[Opening Data for the task section]

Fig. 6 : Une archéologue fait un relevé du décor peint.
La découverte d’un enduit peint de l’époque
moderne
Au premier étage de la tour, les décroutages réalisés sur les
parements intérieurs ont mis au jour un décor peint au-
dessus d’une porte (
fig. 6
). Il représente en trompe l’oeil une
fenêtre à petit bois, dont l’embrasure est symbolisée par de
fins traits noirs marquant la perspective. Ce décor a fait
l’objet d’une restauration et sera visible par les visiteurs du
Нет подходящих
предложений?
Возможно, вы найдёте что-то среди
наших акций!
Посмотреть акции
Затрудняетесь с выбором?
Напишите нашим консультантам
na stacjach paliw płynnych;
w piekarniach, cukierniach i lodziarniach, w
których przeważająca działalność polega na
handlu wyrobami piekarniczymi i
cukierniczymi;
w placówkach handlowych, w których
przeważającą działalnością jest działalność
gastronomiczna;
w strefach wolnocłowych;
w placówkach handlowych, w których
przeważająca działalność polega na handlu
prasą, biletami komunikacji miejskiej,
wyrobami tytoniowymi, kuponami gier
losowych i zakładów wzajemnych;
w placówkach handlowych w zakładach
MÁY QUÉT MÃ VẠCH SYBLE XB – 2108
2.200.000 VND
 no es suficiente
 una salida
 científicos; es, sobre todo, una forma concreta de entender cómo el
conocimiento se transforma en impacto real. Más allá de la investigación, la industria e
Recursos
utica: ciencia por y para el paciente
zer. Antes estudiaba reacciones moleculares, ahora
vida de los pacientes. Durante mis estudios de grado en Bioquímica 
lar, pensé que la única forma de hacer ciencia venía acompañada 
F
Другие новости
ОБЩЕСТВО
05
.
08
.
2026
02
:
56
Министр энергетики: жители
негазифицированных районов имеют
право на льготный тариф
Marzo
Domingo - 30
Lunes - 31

[Closing Data for the task section]

Exercise requirements: All of the records above must be reproduced exactly.

Task response:
Fig. 6 : Une archéologue fait un relevé du décor peint.
La découverte d’un enduit peint de l’époque
moderne
Au premier étage de la tour, les décroutages réalisés sur les
parements intérieurs ont mis au jour un décor peint au-
dessus d’une porte (
fig. 6
). Il représente en trompe l’oeil une
fenêtre à petit bois, dont l’embrasure est symbolisée par de
fins traits noirs marquant la perspective. Ce décor a fait
l’objet d’une restauration et sera visible par les visiteurs du
Нет подходящих
предложений?
Возможно, вы найдёте что-то среди
наших акций!
Посмотреть акции
Затрудняетесь с выбором?
Напишите нашим консультантам
na stacjach paliw płynnych;
w piekarniach, cukierniach i lodziarniach, w
których przeważająca działalność polega na
handlu wyrobami piekarniczymi i
cukierniczymi;
w placówkach handlowych, w których
przeważającą działalnością jest działalność
gastronomiczna;
w strefach wolnocłowych;
w placówkach handlowych, w których
przeważająca działalność polega na handlu
prasą, biletami komunikacji miejskiej,
wyrobami tytoniowymi, kuponami gier
losowych i zakładów wzajemnych;
w placówkach handlowych w zakładach
MÁY QUÉT MÃ VẠCH SYBLE XB – 2108
2.200.000 VND
 no es suficiente
 una salida
 científicos; es, sobre todo, una forma concreta de entender cómo el
conocimiento se transforma en impacto real. Más allá de la investigación, la industria e
Recursos
utica: ciencia por y para el paciente
zer. Antes estudiaba reacciones moleculares, ahora
vida de los pacientes. Durante mis estudios de grado en Bioquímica 
lar, pensé que la única forma de hacer ciencia venía acompañada 
F
Другие новости
ОБЩЕСТВО
05
.
08
.
2026
02
:
56
Министр энергетики: жители
негазифицированных районов имеют
право на льготный тариф
Marzo
Domingo - 30
Lunes - 31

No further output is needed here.